いろんな価値観の中で生きている自分が、最後はどう生きるか?ということがとても大事だと思っていて。そこは自分にしか決められない。
――今言われた、人との関係性ということで言うと、アルバムで初めて聴ける新曲「ゆけ」の歌詞にある、世界で鳴ってるいろんな音、調和だったり不協和だったり、それを僕なりに引き受けていく、というようなフレーズにも重なると思うんですね。
僕の同世代の多くは、家庭を持ったり、いろんな意味で自分の価値観だけじゃ生きていけないし、周りの価値観に揺さぶられながらみんな生きていると思うんです。シンプルに生きたいなと思っても、人と関わっている以上、その価値観の中で自分も揺れるし、その価値観をどうにか自分の中に織り込んで生きていこうとする。だけど、自分も変化するし、相手も変化するし、社会も変化するし、これで決まったと思ったらまた変わっていく。その時その時でいろんな価値観を織り込みながら、でもシンプルに生きれたらなという願いを持ちながら生きていると思うんです。最大限、そういうふうに戦ってらっしゃる方々の応援歌になったらいいなと思って。
――そうですね。
いろんな価値観の中で生きている自分が、最後はどう生きるか?ということがとても大事だと思っていて。そこは自分にしか決められないので、その部分を応援したい気持ちが、この曲にはあると思います。
――リスナーとしては、あえて言うならば、かつてのように自分の中にたまったものを吐き出す時期は過ぎて、他者との関係性の中で、藤巻亮太が新しいフェーズに入ったというフレッシュな感じがすごくしています。
そうですね、そういう(吐き出すような)要素は『オオカミ青年』(2012年10月発売/ソロ1stアルバム)の中にはけっこうありましたし、2枚目、3枚目も、迷いの中から立ち上がって来るみたいな感じがちょっとあったので。人間ってやっぱり、自分を支える大事な価値観がないと、こういう変化する時代の中では生きていけないので。自分の価値観をすごく大事にしてほしいし、大きな流れの中で自分を守っていってほしいんですけど。でもやっぱり同時に、そうやって価値観が固定されていってしまうのも人間だと思うので。そこが固定されていることで社会のリアリティとずれていってしまうことは、すごく怖い部分でもあると思うんです。そこで、よすがにする部分と、時代の流れを見極めて自分を変えていける元気みたいなものも、両方大事なのかなと思っていて。
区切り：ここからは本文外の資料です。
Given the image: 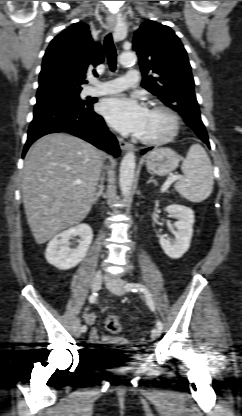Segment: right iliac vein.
I'll return each instance as SVG.
<instances>
[{
	"label": "right iliac vein",
	"mask_w": 242,
	"mask_h": 416,
	"mask_svg": "<svg viewBox=\"0 0 242 416\" xmlns=\"http://www.w3.org/2000/svg\"><path fill=\"white\" fill-rule=\"evenodd\" d=\"M103 281V275L101 272H96L95 275L92 278V282H91V289L93 292H96L100 289L101 284ZM73 331L76 337H80L81 336V327H80V321L76 320L74 327H73Z\"/></svg>",
	"instance_id": "63e3f726"
}]
</instances>
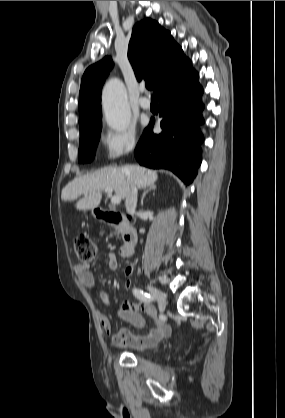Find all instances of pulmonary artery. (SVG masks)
I'll list each match as a JSON object with an SVG mask.
<instances>
[{
    "label": "pulmonary artery",
    "mask_w": 285,
    "mask_h": 418,
    "mask_svg": "<svg viewBox=\"0 0 285 418\" xmlns=\"http://www.w3.org/2000/svg\"><path fill=\"white\" fill-rule=\"evenodd\" d=\"M141 93H142V96L139 98L138 104L141 107V109H143V110H149L150 107H151V102H150L149 98H147L145 96L146 89L145 88H141Z\"/></svg>",
    "instance_id": "obj_1"
}]
</instances>
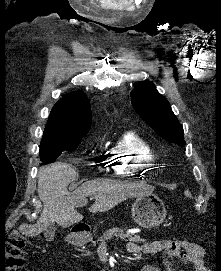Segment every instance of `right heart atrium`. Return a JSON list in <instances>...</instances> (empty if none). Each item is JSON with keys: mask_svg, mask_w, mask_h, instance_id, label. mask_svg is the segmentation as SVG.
Here are the masks:
<instances>
[{"mask_svg": "<svg viewBox=\"0 0 221 271\" xmlns=\"http://www.w3.org/2000/svg\"><path fill=\"white\" fill-rule=\"evenodd\" d=\"M98 156H99V159H103L105 162L108 161L110 162L112 160V156L113 155H116V154H111L110 151H98ZM108 165L105 167L106 168V172L107 173H110L111 171L108 170Z\"/></svg>", "mask_w": 221, "mask_h": 271, "instance_id": "right-heart-atrium-1", "label": "right heart atrium"}]
</instances>
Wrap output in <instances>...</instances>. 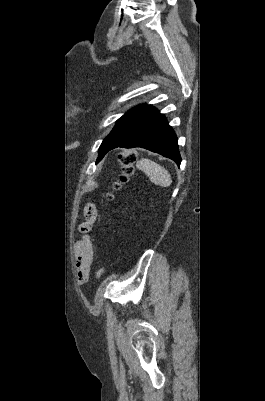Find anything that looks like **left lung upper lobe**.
Segmentation results:
<instances>
[{"label": "left lung upper lobe", "instance_id": "5c2ea615", "mask_svg": "<svg viewBox=\"0 0 265 401\" xmlns=\"http://www.w3.org/2000/svg\"><path fill=\"white\" fill-rule=\"evenodd\" d=\"M145 107V105H139L136 106L134 108H132L131 110H129L125 115H123L116 123V126L113 128L112 131H114L121 123H123L127 118H129L130 116L134 115L135 113H137L138 111H140L141 109H143ZM111 131V132H112Z\"/></svg>", "mask_w": 265, "mask_h": 401}]
</instances>
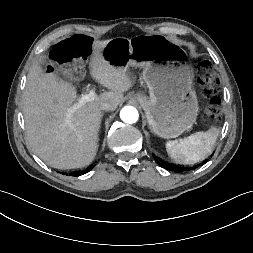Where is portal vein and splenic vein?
Here are the masks:
<instances>
[{"label": "portal vein and splenic vein", "instance_id": "portal-vein-and-splenic-vein-1", "mask_svg": "<svg viewBox=\"0 0 253 253\" xmlns=\"http://www.w3.org/2000/svg\"><path fill=\"white\" fill-rule=\"evenodd\" d=\"M96 98V94L94 90H90L86 94H82L79 99V104H85L87 102H90Z\"/></svg>", "mask_w": 253, "mask_h": 253}]
</instances>
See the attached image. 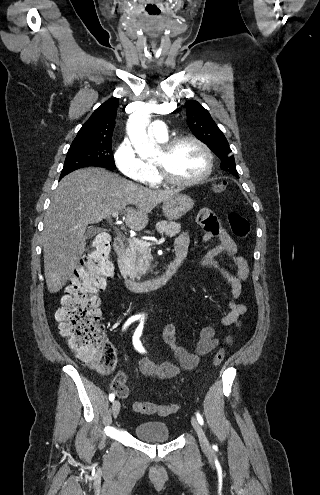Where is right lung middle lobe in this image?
<instances>
[{
    "instance_id": "obj_1",
    "label": "right lung middle lobe",
    "mask_w": 320,
    "mask_h": 495,
    "mask_svg": "<svg viewBox=\"0 0 320 495\" xmlns=\"http://www.w3.org/2000/svg\"><path fill=\"white\" fill-rule=\"evenodd\" d=\"M89 166L116 168L111 143L72 144L68 150L60 177Z\"/></svg>"
}]
</instances>
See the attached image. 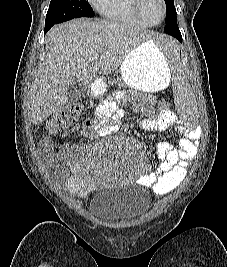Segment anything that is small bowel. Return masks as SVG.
Wrapping results in <instances>:
<instances>
[{
  "instance_id": "c3829d8e",
  "label": "small bowel",
  "mask_w": 227,
  "mask_h": 267,
  "mask_svg": "<svg viewBox=\"0 0 227 267\" xmlns=\"http://www.w3.org/2000/svg\"><path fill=\"white\" fill-rule=\"evenodd\" d=\"M116 108L114 98L108 97L96 107L91 121H86L82 127L75 126L70 131L81 128L82 134L87 138L108 136L118 129L115 119ZM147 113L148 115L139 122L142 130L159 131L175 128L180 136L179 148L168 142H160L156 145L158 168L156 172L141 177L142 183L155 193H167L180 185L185 176V167L194 160L199 147L198 134L196 131L179 130L177 117L168 109L159 112L147 110ZM40 150L49 162L54 161V153L49 141L43 140ZM61 155L66 159L67 166L71 168V173L65 178V190L81 196L88 194L91 191V181L84 164L78 160L71 149H64Z\"/></svg>"
}]
</instances>
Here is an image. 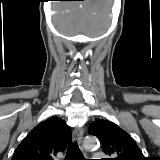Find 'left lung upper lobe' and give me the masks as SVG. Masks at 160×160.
Segmentation results:
<instances>
[{"mask_svg":"<svg viewBox=\"0 0 160 160\" xmlns=\"http://www.w3.org/2000/svg\"><path fill=\"white\" fill-rule=\"evenodd\" d=\"M89 133L98 137L104 153L113 157L105 160H146L132 137L113 122L97 119Z\"/></svg>","mask_w":160,"mask_h":160,"instance_id":"1","label":"left lung upper lobe"}]
</instances>
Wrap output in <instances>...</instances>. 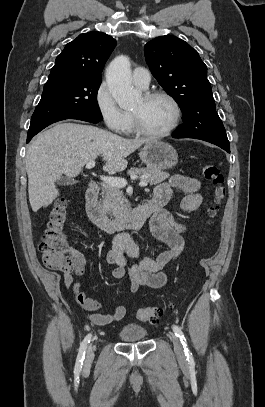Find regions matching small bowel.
Segmentation results:
<instances>
[{
  "label": "small bowel",
  "mask_w": 265,
  "mask_h": 407,
  "mask_svg": "<svg viewBox=\"0 0 265 407\" xmlns=\"http://www.w3.org/2000/svg\"><path fill=\"white\" fill-rule=\"evenodd\" d=\"M172 189L185 193L182 208L191 212L198 209L202 203L199 193L200 181L196 178L174 174L168 182L157 185L154 192L155 199L166 203L171 197ZM164 205V206H165ZM163 207L156 210L150 219V227L154 237L167 245V249L155 258L140 257L135 242L128 236H120L106 255L110 265V273L116 279L127 277L130 280V291L135 293L140 287L161 288L166 284L165 269L175 262L182 254L185 246L183 234L185 225L178 222L172 214ZM125 253L137 259L134 265H128ZM85 258L80 253H75L73 272L64 274V284L73 294L77 303L88 313L92 325L104 326L122 320L126 315V307L119 305L112 313L99 312L100 304L86 296L81 290L79 277L85 270Z\"/></svg>",
  "instance_id": "1"
}]
</instances>
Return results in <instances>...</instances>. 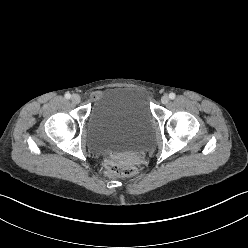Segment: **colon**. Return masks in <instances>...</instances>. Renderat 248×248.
Segmentation results:
<instances>
[{"mask_svg": "<svg viewBox=\"0 0 248 248\" xmlns=\"http://www.w3.org/2000/svg\"><path fill=\"white\" fill-rule=\"evenodd\" d=\"M104 172L108 176L112 177H129L136 173L134 167L123 165L114 160L107 159L104 162Z\"/></svg>", "mask_w": 248, "mask_h": 248, "instance_id": "5ec220e1", "label": "colon"}]
</instances>
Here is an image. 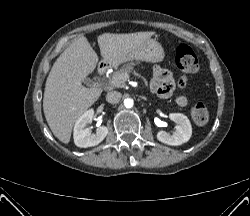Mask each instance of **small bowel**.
I'll list each match as a JSON object with an SVG mask.
<instances>
[{
  "mask_svg": "<svg viewBox=\"0 0 250 216\" xmlns=\"http://www.w3.org/2000/svg\"><path fill=\"white\" fill-rule=\"evenodd\" d=\"M180 85H185V81L183 79L180 80ZM151 87L160 97L167 98L172 94L175 82L170 72L156 67L153 71ZM176 103L179 106H185L187 104V99L180 96L176 99Z\"/></svg>",
  "mask_w": 250,
  "mask_h": 216,
  "instance_id": "small-bowel-1",
  "label": "small bowel"
}]
</instances>
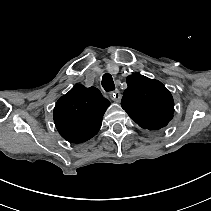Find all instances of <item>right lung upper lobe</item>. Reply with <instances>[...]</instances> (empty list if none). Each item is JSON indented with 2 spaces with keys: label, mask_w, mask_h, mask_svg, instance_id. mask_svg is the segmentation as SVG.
<instances>
[{
  "label": "right lung upper lobe",
  "mask_w": 211,
  "mask_h": 211,
  "mask_svg": "<svg viewBox=\"0 0 211 211\" xmlns=\"http://www.w3.org/2000/svg\"><path fill=\"white\" fill-rule=\"evenodd\" d=\"M109 105L97 88L77 84L56 102L54 123L64 139L81 143L97 134Z\"/></svg>",
  "instance_id": "obj_1"
}]
</instances>
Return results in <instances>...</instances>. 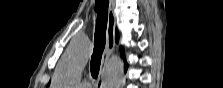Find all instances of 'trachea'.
Masks as SVG:
<instances>
[{
    "instance_id": "obj_1",
    "label": "trachea",
    "mask_w": 223,
    "mask_h": 88,
    "mask_svg": "<svg viewBox=\"0 0 223 88\" xmlns=\"http://www.w3.org/2000/svg\"><path fill=\"white\" fill-rule=\"evenodd\" d=\"M108 4V0H95V11L97 13V20L94 34V51L90 61L91 75L95 79L98 77L99 74L101 58L106 43Z\"/></svg>"
}]
</instances>
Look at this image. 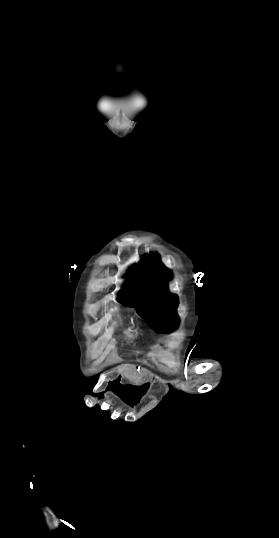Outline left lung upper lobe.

時には自分の採用している価値観を壊して前に進めるぐらい、あなたはすごい存在なんだよということを、この『Sunshine』というアルバムで言えたらうれしいなと。光を見つけて進んでいってほしいなというアルバムです。
――そういう、いろんなものを背負いながら前に進むんだというメッセージ性の強い歌詞が多い中で、サウンドもそれに合わせるように、シンプルで力強いロックバンドのアレンジが多いですよね。ここ数年間はアコースティックライブの数も多かったので、そっちの方向に行くのかな?という予想もあったんですけど、結果的にガツンとロックなバンドサウンド中心になった。それは自然にそうなったわけですか。
自分がアレンジした曲ももちろんあるんですけど、そうじゃなくて、セッションでアレンジしたいと思ったので。そうなるとやっぱり、ドラムがいてベースがいてという、自分が一番わかりやすい形になって。主に、ドラムが片山タカズミくん、ベースは御供(信弘)くんか、宮田‘レフティ’(リョウ)くんが弾いてくれて、その中でセッションして、アレンジの方向性が見えていきました。確かに、(アコースティックにも)いこうと思えばいけたんでしょうけど、サウンド面は、わりと自分の原点に返って来た感じがあります。やっぱり、結局バンドサウンドが好きなんですよね。
――「千変万化」のように、珍しくファンキーでグルーヴィーな曲もありますし。
「千変万化」は16ビートっぽいリズムを取り入れて、あんまり今までにないようなサウンド感から入っていって。そこを面白がって言葉を突っ込んでいった、みたいな曲です。Aメロ、Bメロ、サビという構成なんだけど、Dメロ部分が書けたのがこの曲は面白くて、そこがすごくフックになってる曲じゃないかな?と思っています。この曲もレフティくんとタカズミくんのベースとドラムがすごくかっこよく響いてるので、そこで“もらった”という感じでしたね。
――いいアルバムです。老若男女、いろんな方にぜひ。
聴いていただけたらと思います。「この道どんな道」のように、“大丈夫と言ってもらえてうれしい”みたいな声を聞くことが、今はすごくうれしいんです。この世の中にあって不安になったり迷ったり、たくさんある時代じゃないですか。だからこそ、ポジティブなアルバムを作りたいなと思っていたし。音楽だけは元気があって、曇りの中に差し込む光のように届いてほしいなという願いも込めて、『Sunshine』というタイトルを付けたんです。
――ちなみにこのジャケット、この光はどんなイメージで?
これはね、プリズムを持っているんです。光をプリズムにかけると、いろんなグラデーションの光があって。12色(曲)の光が1つの光=『Sunshine』として届いてほしいなという意味で。
――リリースツアーもありますね。2月から3月にかけて、全部で9本。どんなライブになりそうですか。
4ピースバンドで回ります。久々に思い切りバンドサウンドを楽しんでいただけるツアーです。アルバムの世界観のように、ギターサウンドでゴリッといく部分も楽しんでもらえたらうれしいです。ものすごく前向きな曲が多いアルバムなので、そういうパワーを伝えるツアーにもしたいと思います。もちろん新曲以外にもいろんな曲をやりたいと思うので、遊びに来てほしいなと思います。
――そして2023年も、バリバリ活動してくれますか。
ライブもやろうと思ってますし、また『Mt.FUJIMAKI』に向けて準備していきたいとも思ってますので、精力的に活動できたらと思ってます。まずはツアーで、全国の方に会いに来てほしいなと思います。